ExxonMobil shares have climbed more than 60% over the past 12 months, beating the S&P 500's 30% gain as investors pressed higher on a company that is still growing its oil, gas and chemicals business across more than 56 countries. The stock was priced at $165 in the article, valued at 20 times this year's earnings and offering a forward yield of 2.6%.
That combination reflects a company that has kept delivering. ExxonMobil's EPS grew at a 6% CAGR from 2021 to 2025, and analysts expect earnings to increase at a 14% CAGR from 2025 to 2028. The company has also raised its payout for 43 consecutive years, giving income investors a record they can measure against the stock's recent run.

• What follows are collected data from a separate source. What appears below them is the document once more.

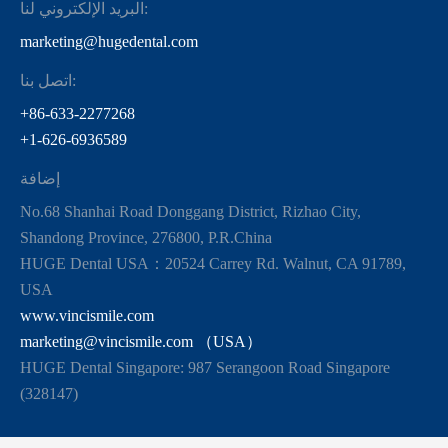
البريد الإلكتروني لنا:
marketing@hugedental.com
اتصل بنا:
+86-633-2277268
+1-626-6936589
إضافة
No.68 Shanhai Road Donggang District, Rizhao City,
Shandong Province, 276800, P.R.China
HUGE Dental USA：20524 Carrey Rd. Walnut, CA 91789,
USA
www.vincismile.com
marketing@vincismile.com （USA）
HUGE Dental Singapore: 987 Serangoon Road Singapore
(328147)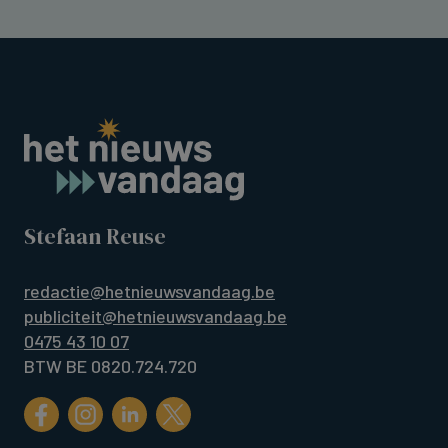
Stefaan Reuse
redactie@hetnieuwsvandaag.be
publiciteit@hetnieuwsvandaag.be
0475 43 10 07
BTW BE 0820.724.720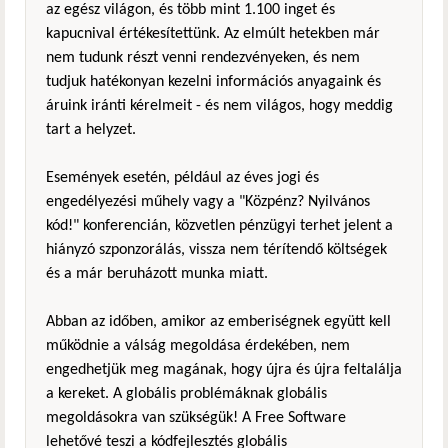
az egész világon, és több mint 1.100 inget és
kapucnival értékesítettünk. Az elmúlt hetekben már
nem tudunk részt venni rendezvényeken, és nem
tudjuk hatékonyan kezelni információs anyagaink és
áruink iránti kérelmeit - és nem világos, hogy meddig
tart a helyzet.
Események esetén, például az éves jogi és
engedélyezési műhely vagy a "Közpénz? Nyilvános
kód!" konferencián, közvetlen pénzügyi terhet jelent a
hiányzó szponzorálás, vissza nem térítendő költségek
és a már beruházott munka miatt.
Abban az időben, amikor az emberiségnek együtt kell
működnie a válság megoldása érdekében, nem
engedhetjük meg magának, hogy újra és újra feltalálja
a kereket. A globális problémáknak globális
megoldásokra van szükségük! A Free Software
lehetővé teszi a kódfejlesztés globális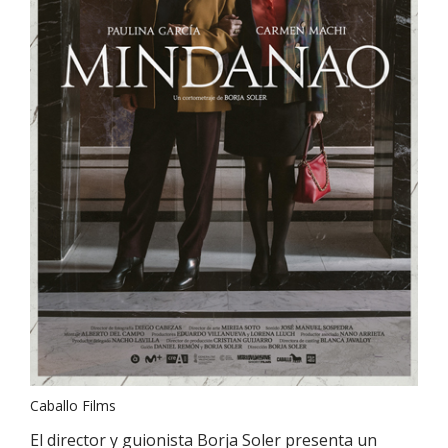
Caballo Films
El director y guionista Borja Soler presenta un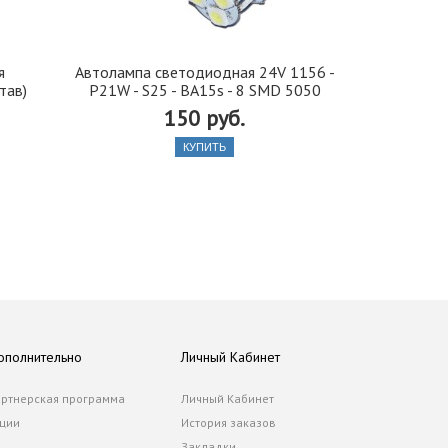
я
Автолампа cветодиодная 24V 1156 -
Иранская 
тав)
P21W - S25 - BA15s - 8 SMD 5050
стекло 42, 5
150 руб.
КУПИТЬ
ополнительно
Личный Кабинет
ртнерская программа
Личный Кабинет
ции
История заказов
Закладки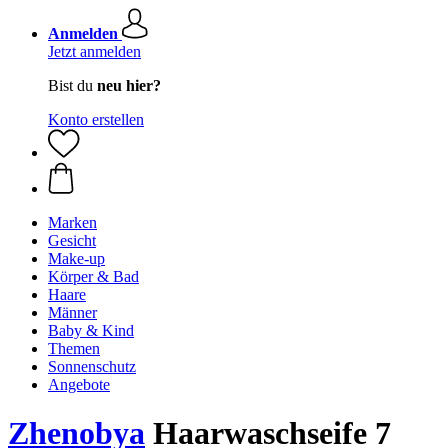
Anmelden
Jetzt anmelden
Bist du
neu hier?
Konto erstellen
Marken
Gesicht
Make-up
Körper & Bad
Haare
Männer
Baby & Kind
Themen
Sonnenschutz
Angebote
Zhenobya
Haarwaschseife 7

The next leg of growth is tied to production, especially in the Permian Basin and Guyana. ExxonMobil expects its Permian operations to produce up to 2.5 million barrels of oil per day by 2030, up from average daily production of 1.6 million barrels in 2025. In Guyana, it plans to increase output from 700,000 barrels a day in 2025 to 1.3 million barrels in 2027.
Those targets matter because a roughly a fifth of ExxonMobil's oil and gas production still comes from the Middle East, and the stock's gains have come as escalating conflict there and other macro headwinds pushed oil prices higher. Rising crude helps ExxonMobil's upstream profits, but it can also squeeze the margins of its downstream refining operations, which is the tradeoff that sits underneath the rally in xom stock.
ExxonMobil is more than an oil producer. It also runs downstream refining and marketing operations and makes plastics and petrochemicals, while expanding its liquefied natural gas, chemical and low-carbon businesses. If oil prices stay elevated, analysts' 2027 estimates are met and the same forward multiple holds, the stock could rise another 10% over the next 12 months. For now, the market is treating ExxonMobil as a company that can keep paying, keep producing and keep growing at the same time.